2. The dynamic scheduling method for offline and mixed deployments according to claim 1, characterized in that, In step S2, each node is equipped with a DaemonSet type Agent for maintaining the node's interference health. The Agent continuously performs dynamic resource adjustments and offline job re-migration based on the changes in the interference health value.
3. The dynamic scheduling method for offline and mixed deployments according to claim 1, characterized in that, In step S202, the initial value is obtained from the Kubernetes API Server.
4. The dynamic scheduling method for offline and mixed deployments according to claim 1, characterized in that, In step S3, the resource monitoring data indicators include overall CPU utilization, overall memory utilization, overall memory bandwidth utilization, IPC, and disk usage percentage.

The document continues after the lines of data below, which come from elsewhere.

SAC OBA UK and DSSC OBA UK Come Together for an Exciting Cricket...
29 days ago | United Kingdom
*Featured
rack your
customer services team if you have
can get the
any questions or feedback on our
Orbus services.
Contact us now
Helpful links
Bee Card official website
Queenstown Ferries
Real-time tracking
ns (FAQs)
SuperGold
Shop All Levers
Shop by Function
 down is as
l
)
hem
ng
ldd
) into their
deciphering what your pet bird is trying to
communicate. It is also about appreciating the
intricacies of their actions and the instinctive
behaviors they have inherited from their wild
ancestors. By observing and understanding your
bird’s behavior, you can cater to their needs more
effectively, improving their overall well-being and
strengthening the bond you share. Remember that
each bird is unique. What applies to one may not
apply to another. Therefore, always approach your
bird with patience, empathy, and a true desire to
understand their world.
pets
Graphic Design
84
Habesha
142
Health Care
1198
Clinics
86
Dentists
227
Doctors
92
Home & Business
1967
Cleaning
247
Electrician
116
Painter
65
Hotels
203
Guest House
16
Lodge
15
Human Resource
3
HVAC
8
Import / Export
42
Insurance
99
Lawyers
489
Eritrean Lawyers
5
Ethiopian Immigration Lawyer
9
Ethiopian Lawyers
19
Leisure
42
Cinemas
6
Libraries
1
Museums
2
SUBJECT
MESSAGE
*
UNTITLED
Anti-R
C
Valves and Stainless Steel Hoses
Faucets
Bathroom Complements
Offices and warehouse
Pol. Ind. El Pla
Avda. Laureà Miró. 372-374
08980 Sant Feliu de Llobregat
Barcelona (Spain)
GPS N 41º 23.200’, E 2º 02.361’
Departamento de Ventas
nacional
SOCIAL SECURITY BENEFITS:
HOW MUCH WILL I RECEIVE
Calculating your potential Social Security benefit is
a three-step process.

5. The dynamic scheduling method for offline mixed-use according to claim 4, characterized in that, In step S4, historical data of the past 60 seconds of resource monitoring data for each node is obtained every 10 seconds.
6. The dynamic scheduling method for offline mixed-use according to claim 5, characterized in that, The established resource mixed-distribution interference model uses a long short-term memory network as a feature extractor and takes historical resource monitoring data as input to obtain the interference health of the current node.
7. The dynamic scheduling method for offline mixed-use according to claim 6, characterized in that, In step S4, the interference health status of the current node is pushed to the Agent of each node to update the interference health status at the latest moment.
8. A dynamic scheduling system for mixed offline and online deployments, characterized in that, Perform a dynamic scheduling method for offline mixed-use as described in any one of claims 1-7; The dynamic scheduling system includes: The submission filtering module is used to submit new jobs and filter them to select nodes that meet the requirements. The execution module is used by each node to perform dynamic resource adjustments and offline job re-migration based on the changes in its own interference health value. The monitoring module is used to obtain the current resource monitoring data metrics for each node and maintain historical monitoring data. The calculation module is used to obtain the resource monitoring data indicators of each node at set intervals to calculate the current interference health of each node. The scheduling module is used to score the interference health of each node and select the node with the highest score as the scheduling node.